Characteristics of the three different classification scores

Berden histological classification

According to Berden histopathological classification 29 patients (19.1%) were classified as focal, 43 (28.3%) as crescentic, 58 (38.1%) as mixed and 22 (14.45%) as sclerotic. Sclerotic and crescentic groups had the worst clinical presentation in terms of renal dysfunction than mixed and focal classes. Crescentic form has the highest BVAS. MPA was more frequent in sclerotic and in mixed classes while GPA was more frequent in focal and in crescentic classes.

Figure 1A shows the Kaplan–Meier curve for the first endpoint (ESKD). The kidney survival worsens progressively from focal, to mixed, to crescentic and to sclerotic. Crescentic and sclerotic groups had the worst outcome, with ESKD free survival at 10 years of 47.8 and 33.5%, respectively, in comparison with 80% for focal and 70% for mixed classes (P = .004). For the second endpoint (ESKD or death) (Fig. 1B) we found the worst survival for the sclerotic group; it was 17.9% at 10 years, in comparison with 46.3% in crescentic, 52.0% in mixed and 67.5% in focal classes (P = .0011) (Supplementary data, Table S2a).

Renal Risk Score

Twenty-four patients (15.7%) were classified in the low-risk group, 78 (51.3%) in the medium-risk group and 50 (32.9%) in the high-risk group (Supplementary data, Table S2b). Median RRS at diagnosis was 6 (IQR 3–9). Applying this classification, we observed more severe renal dysfunction at ANCA-GN diagnosis in the high-risk group in comparison with the low-risk group (P < .0001).
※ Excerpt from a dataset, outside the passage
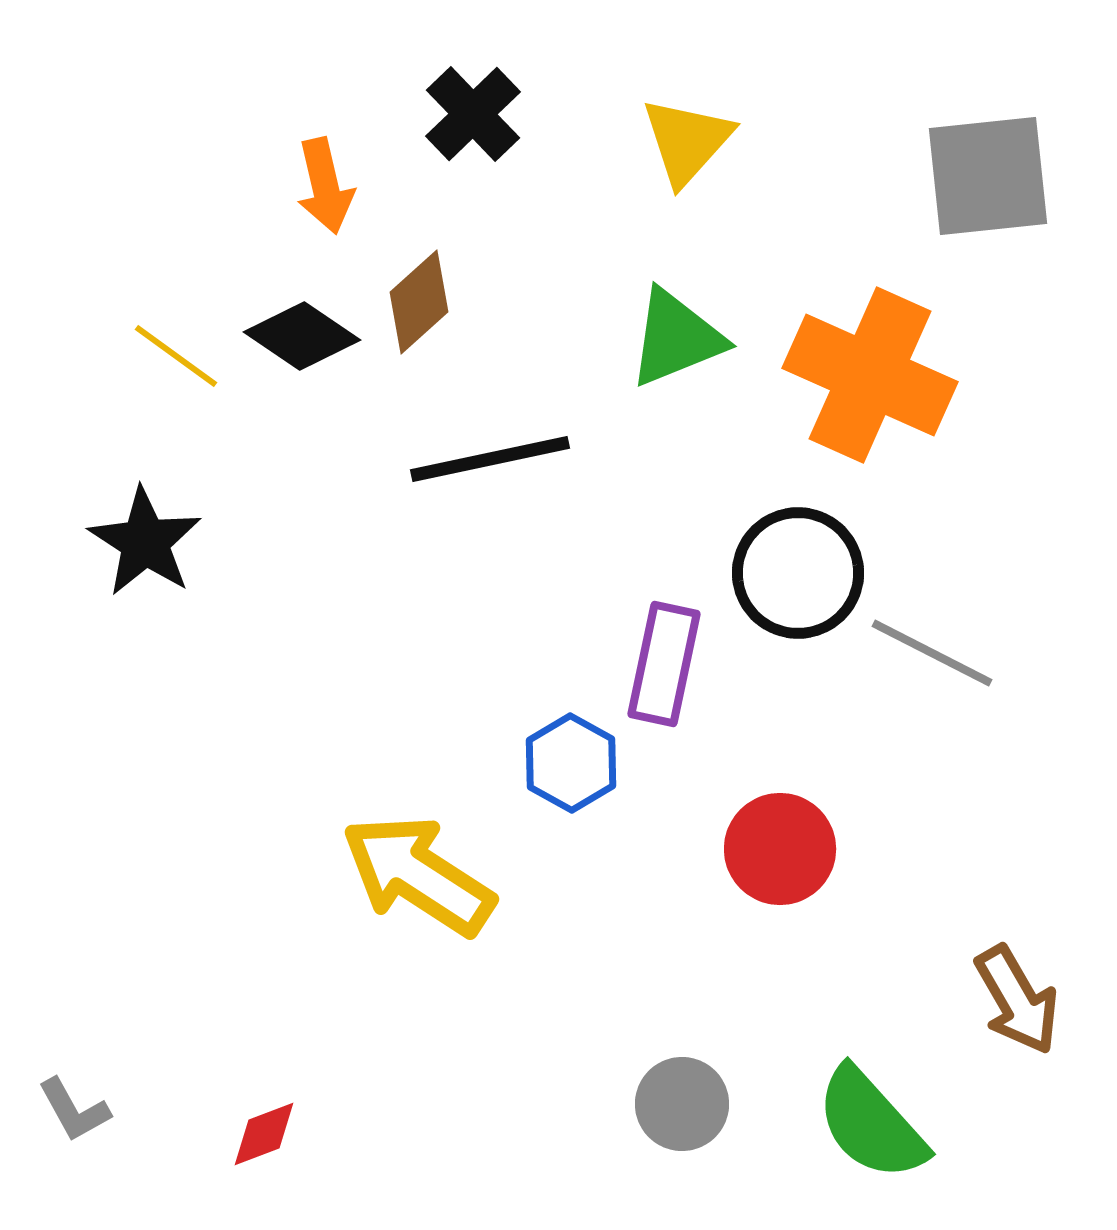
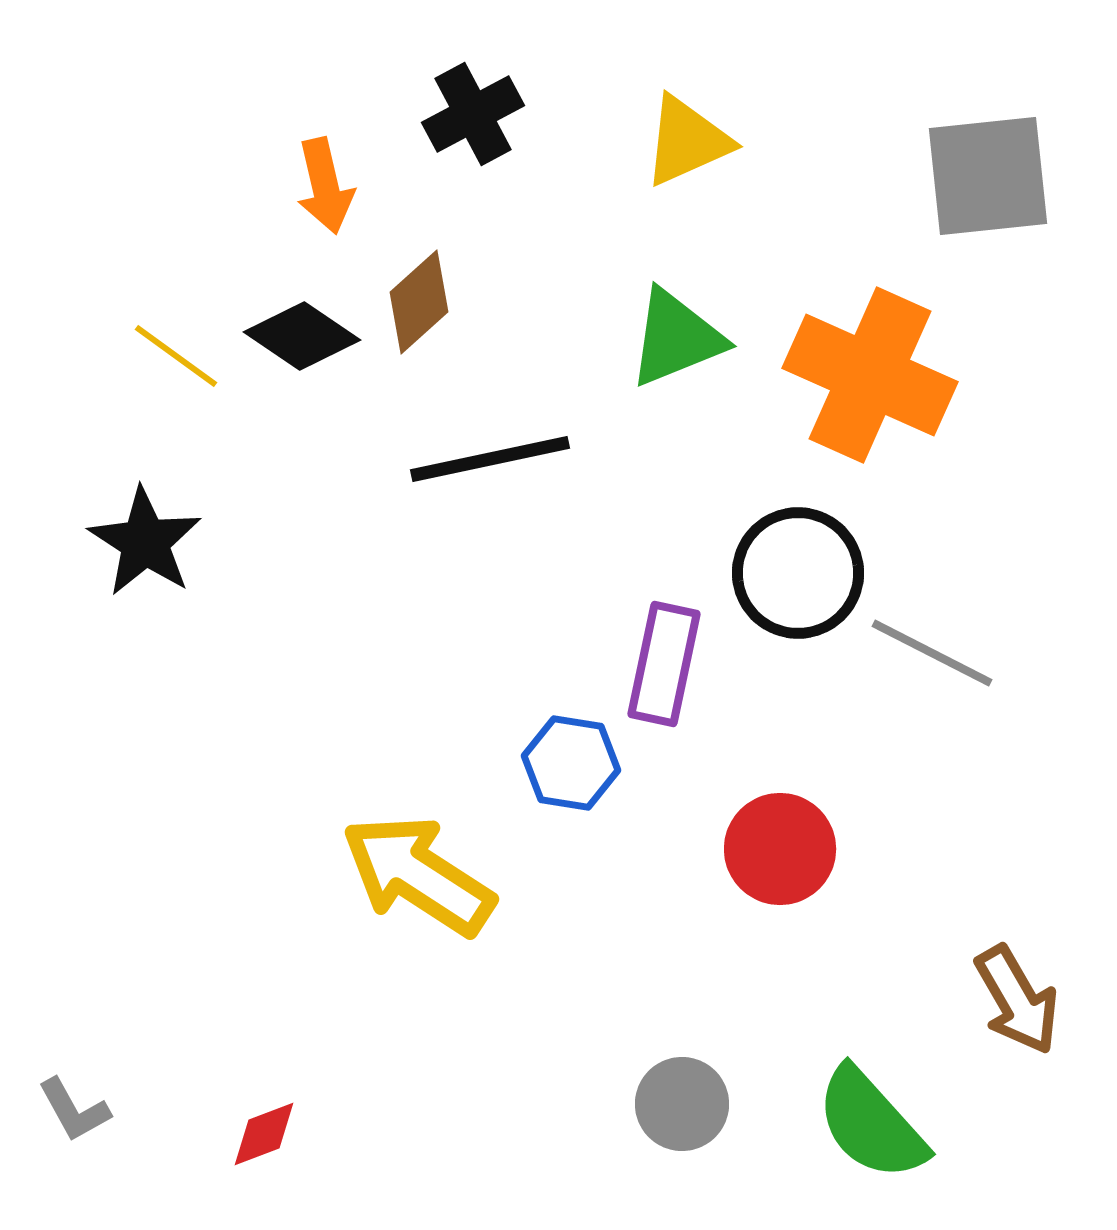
black cross: rotated 16 degrees clockwise
yellow triangle: rotated 24 degrees clockwise
blue hexagon: rotated 20 degrees counterclockwise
Kaplan–Meier curves for first and second endpoint (Fig. 1C and D) demonstrate statistically significant differences among the three groups with the best outcome for low- and the worst for high-risk groups. For the low-risk group, the pure kidney survival rate at 10 years was 83.1%, it was 68.9% for the medium-risk and 34.4% for the high-risk group (P < .0001). For the second endpoint survival at 10 years was 77.1% for the low group, 53.3% for the medium and 23.4% for the high group (P = .0001).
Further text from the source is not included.